(Beginning of Input)

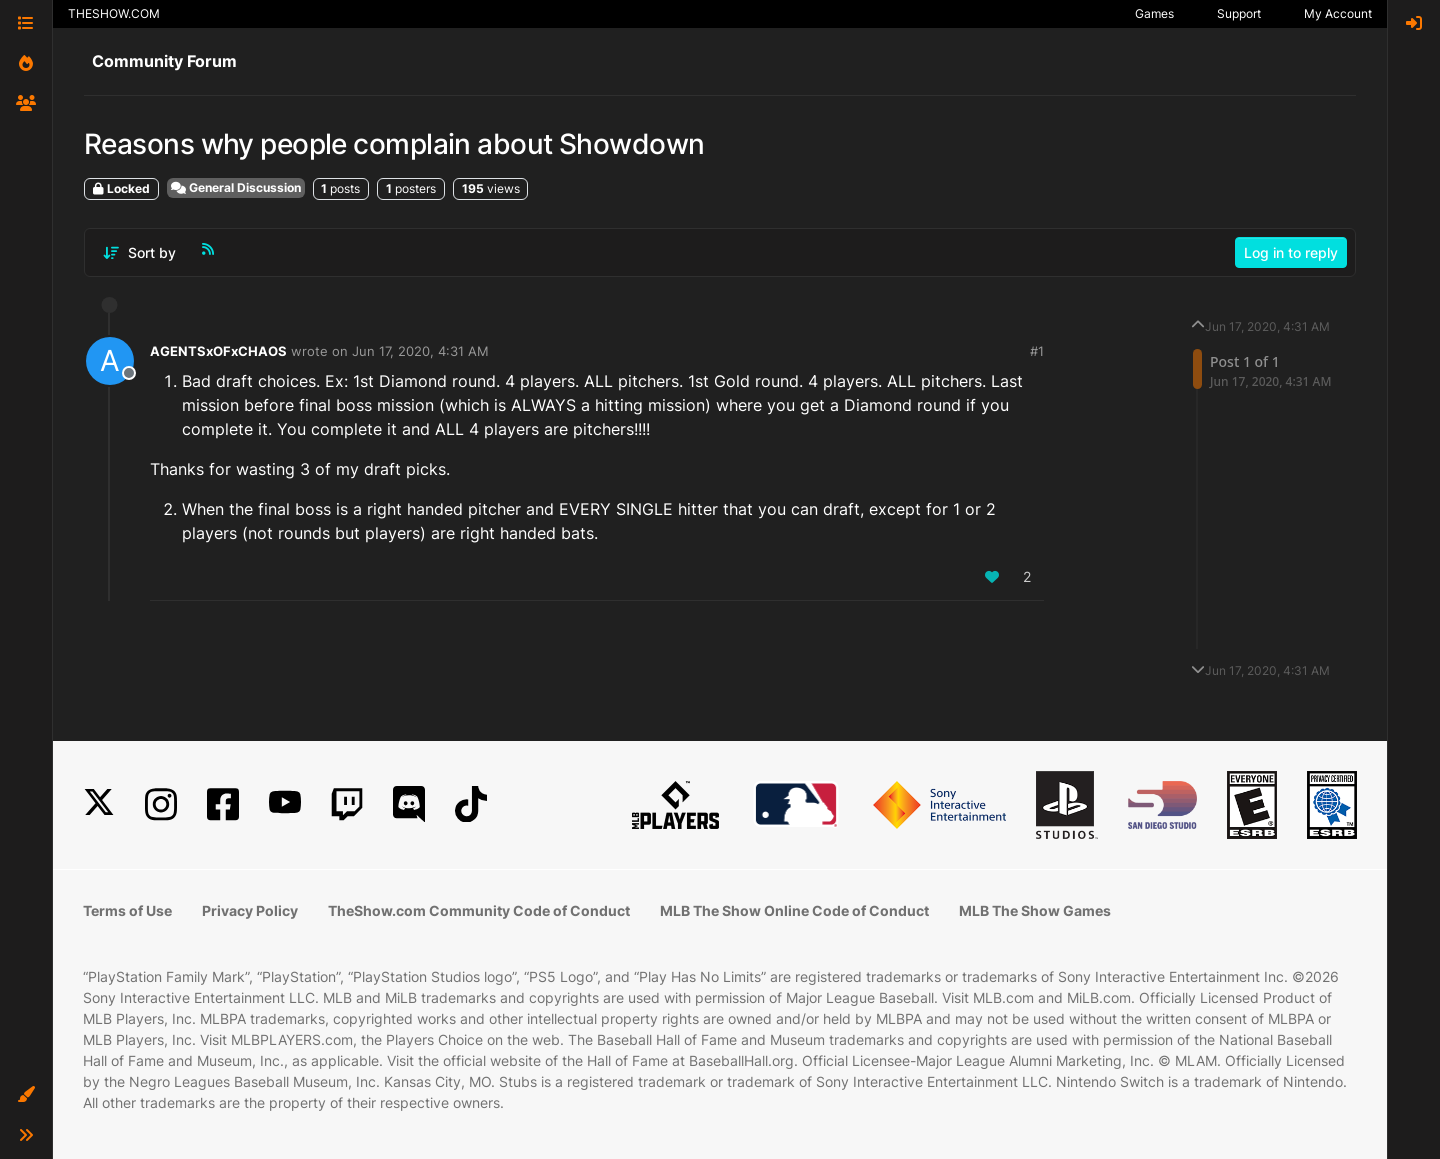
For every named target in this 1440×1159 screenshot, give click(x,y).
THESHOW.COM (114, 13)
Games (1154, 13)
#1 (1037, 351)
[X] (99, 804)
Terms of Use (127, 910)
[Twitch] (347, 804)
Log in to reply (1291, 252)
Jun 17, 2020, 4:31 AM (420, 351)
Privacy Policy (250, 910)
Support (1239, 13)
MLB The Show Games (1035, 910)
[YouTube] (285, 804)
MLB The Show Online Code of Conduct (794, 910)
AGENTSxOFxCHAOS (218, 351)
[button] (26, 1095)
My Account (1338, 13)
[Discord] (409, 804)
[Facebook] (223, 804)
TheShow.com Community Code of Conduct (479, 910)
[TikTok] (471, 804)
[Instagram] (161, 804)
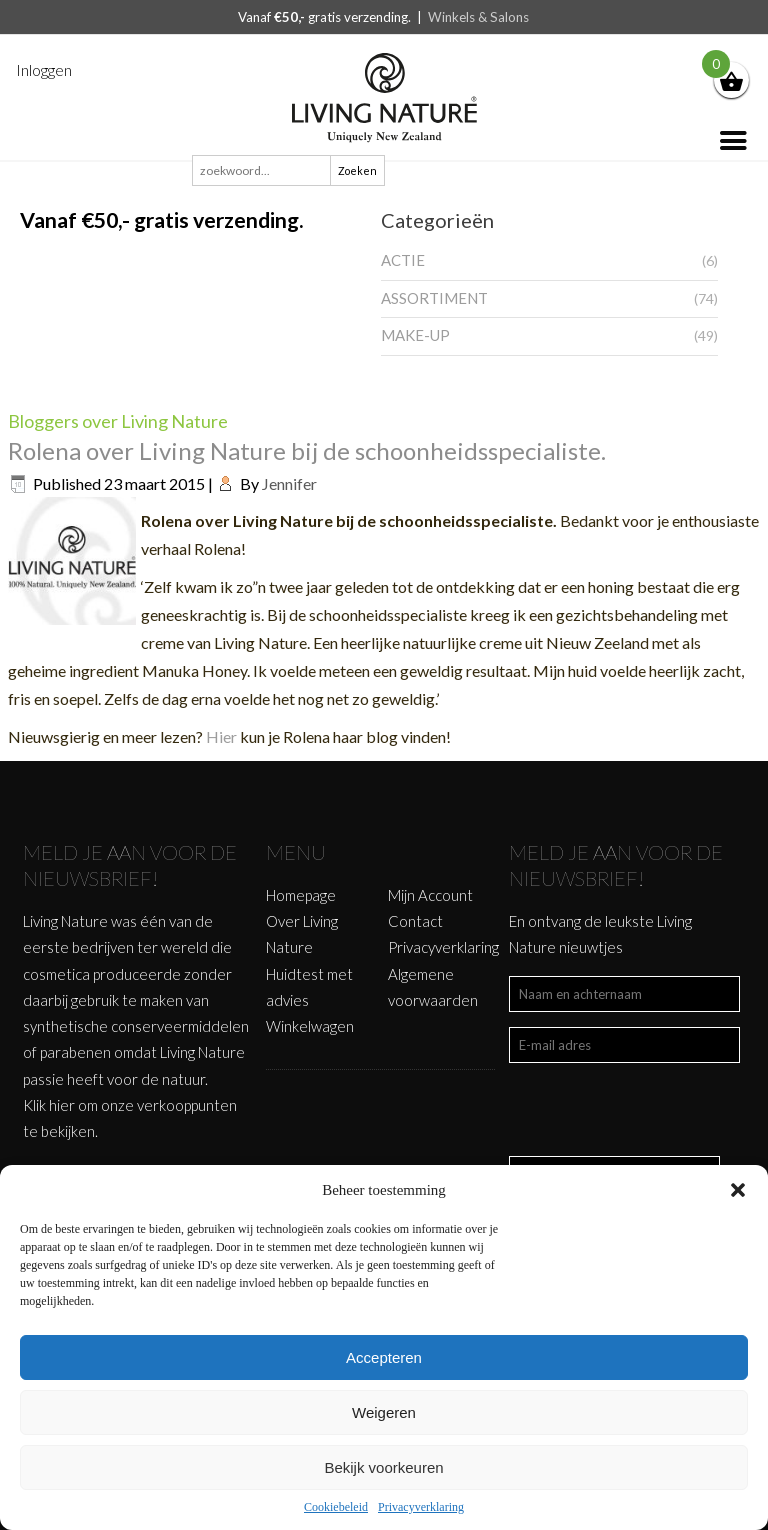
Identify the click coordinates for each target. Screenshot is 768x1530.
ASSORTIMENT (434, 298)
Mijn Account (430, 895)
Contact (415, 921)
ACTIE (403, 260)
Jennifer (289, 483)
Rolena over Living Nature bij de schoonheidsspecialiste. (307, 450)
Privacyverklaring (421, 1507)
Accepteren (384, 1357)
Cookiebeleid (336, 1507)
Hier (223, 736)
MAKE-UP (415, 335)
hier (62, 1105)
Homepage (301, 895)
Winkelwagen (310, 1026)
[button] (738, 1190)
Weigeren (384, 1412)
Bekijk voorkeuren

(End of Input)
(Beginning of Input)

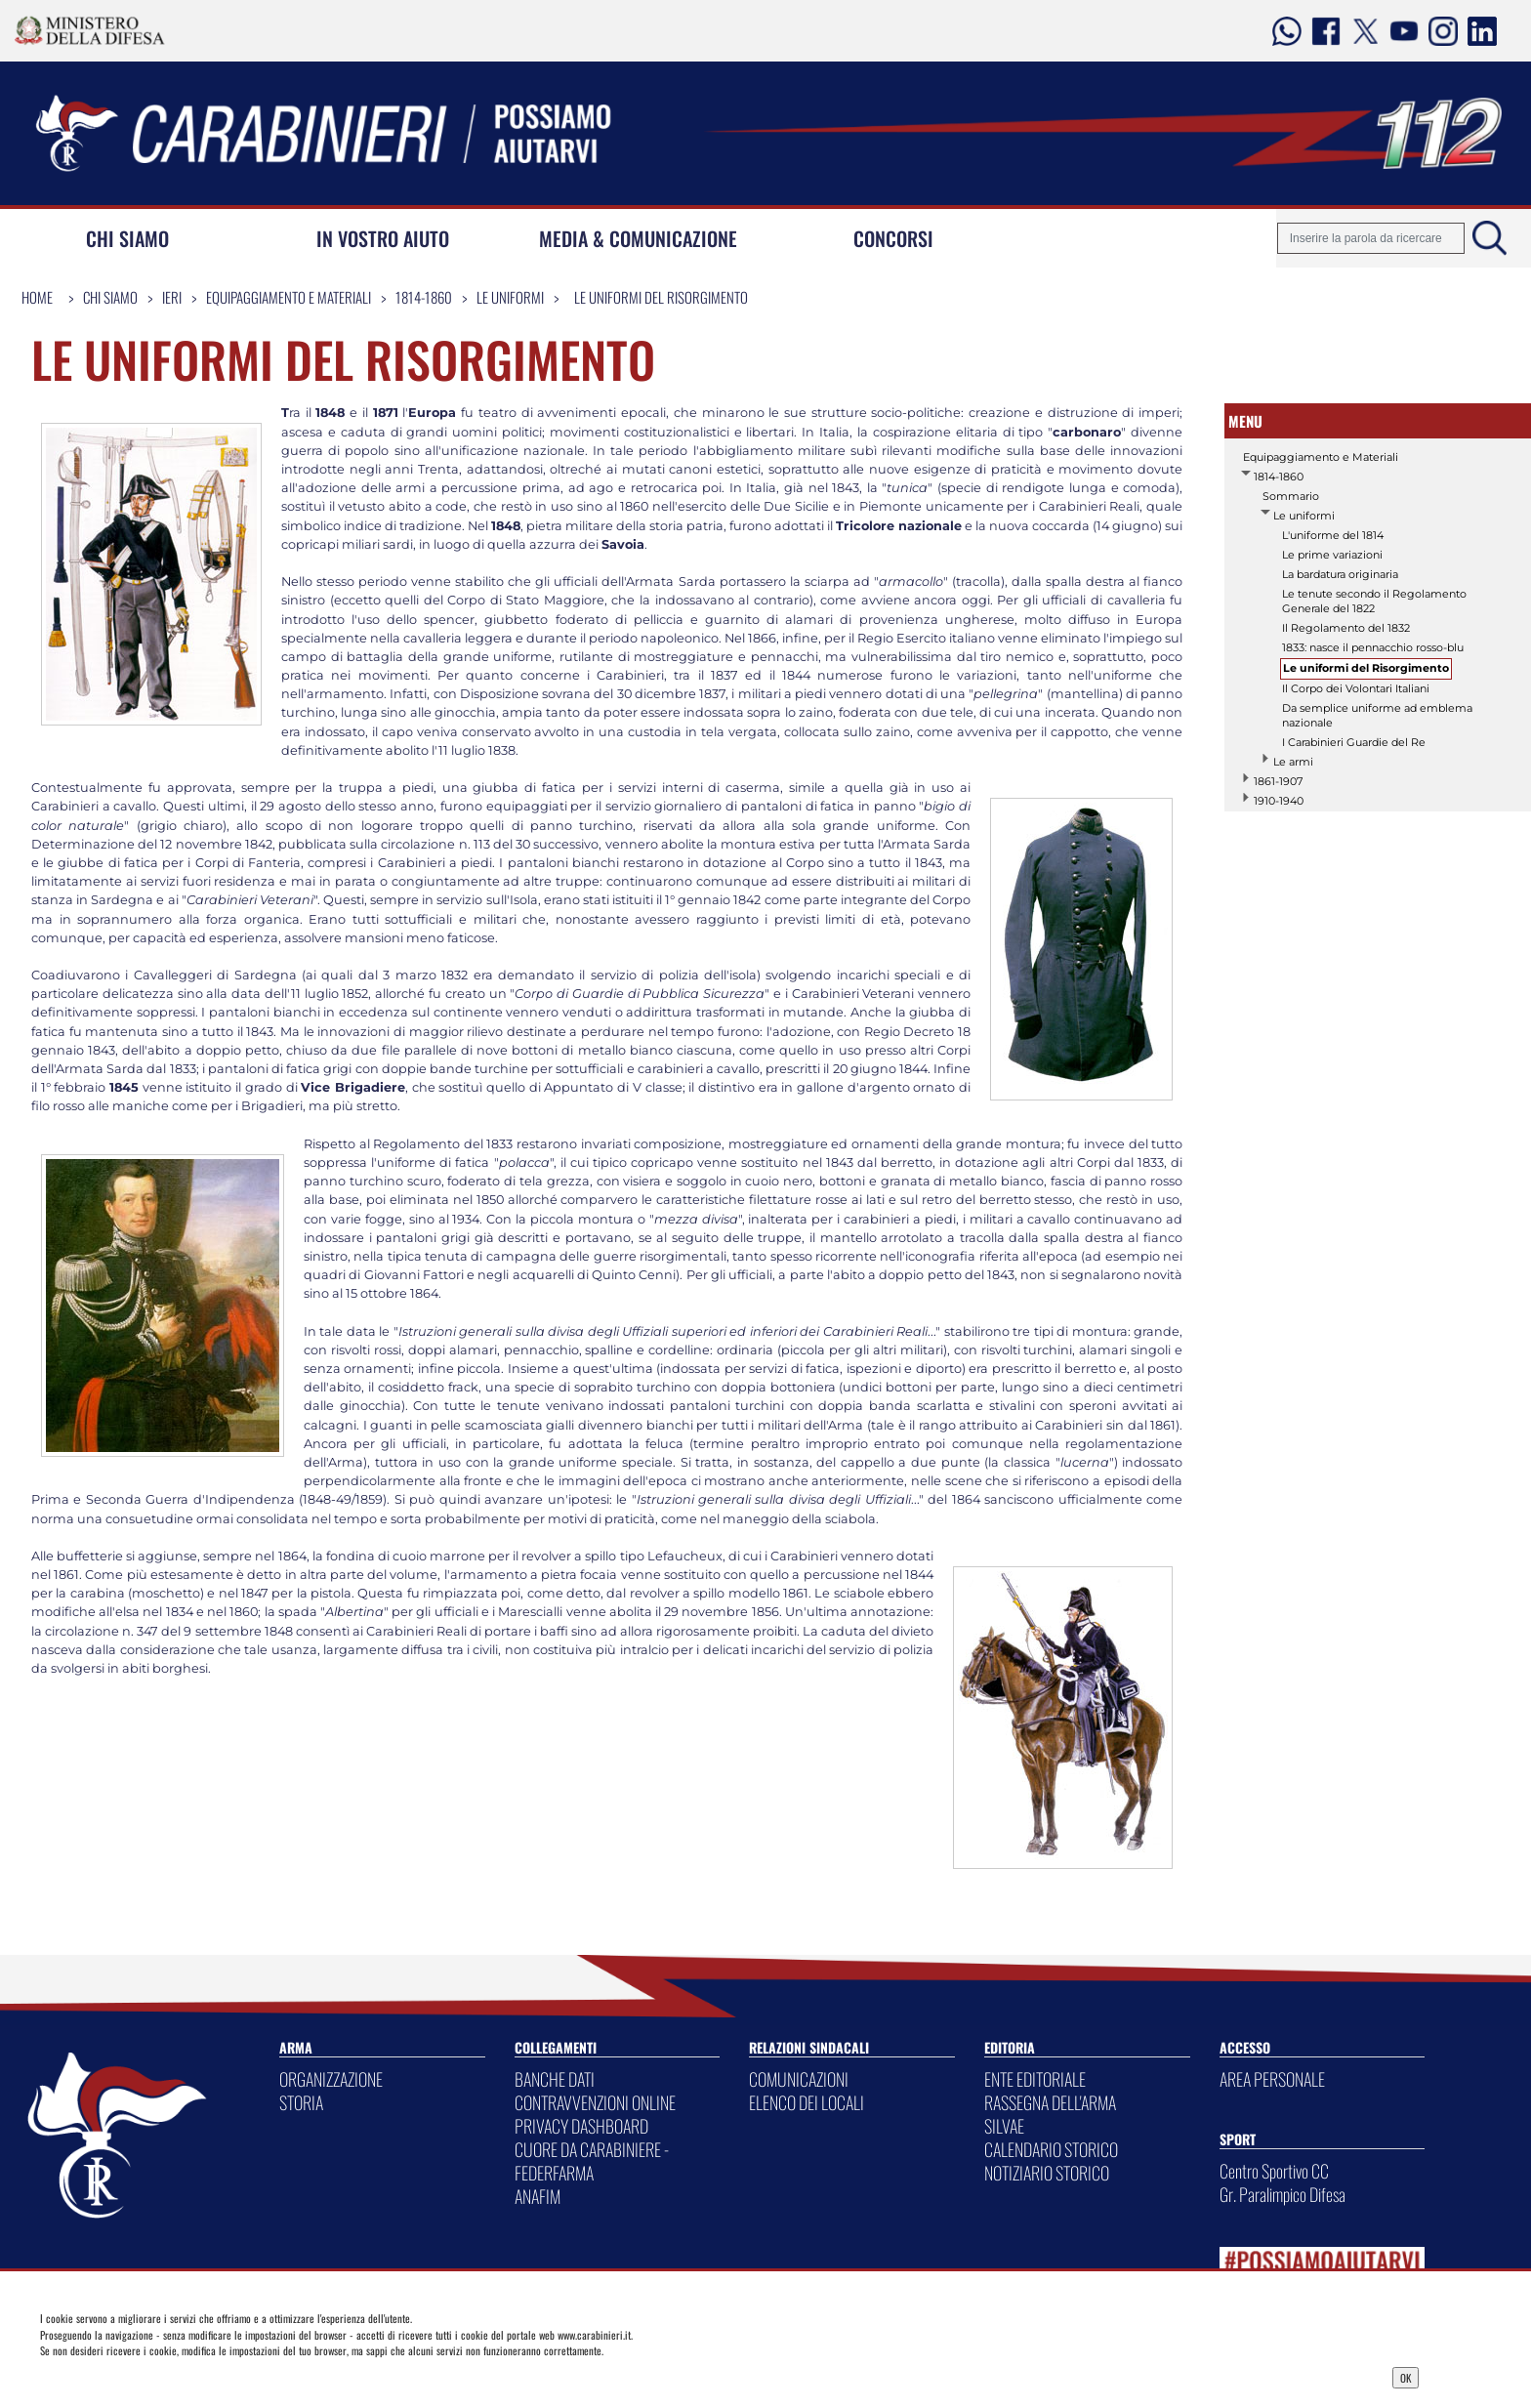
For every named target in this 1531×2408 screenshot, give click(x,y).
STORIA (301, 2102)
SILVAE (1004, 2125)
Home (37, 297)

(End of Input)

Exercise aim: Some lines above hold the word "named". Copy all of them.

Solved problem:
For every named target in this 1440×1159 screenshot, give click(x,y).
For every named target in this 1531×2408 screenshot, give click(x,y).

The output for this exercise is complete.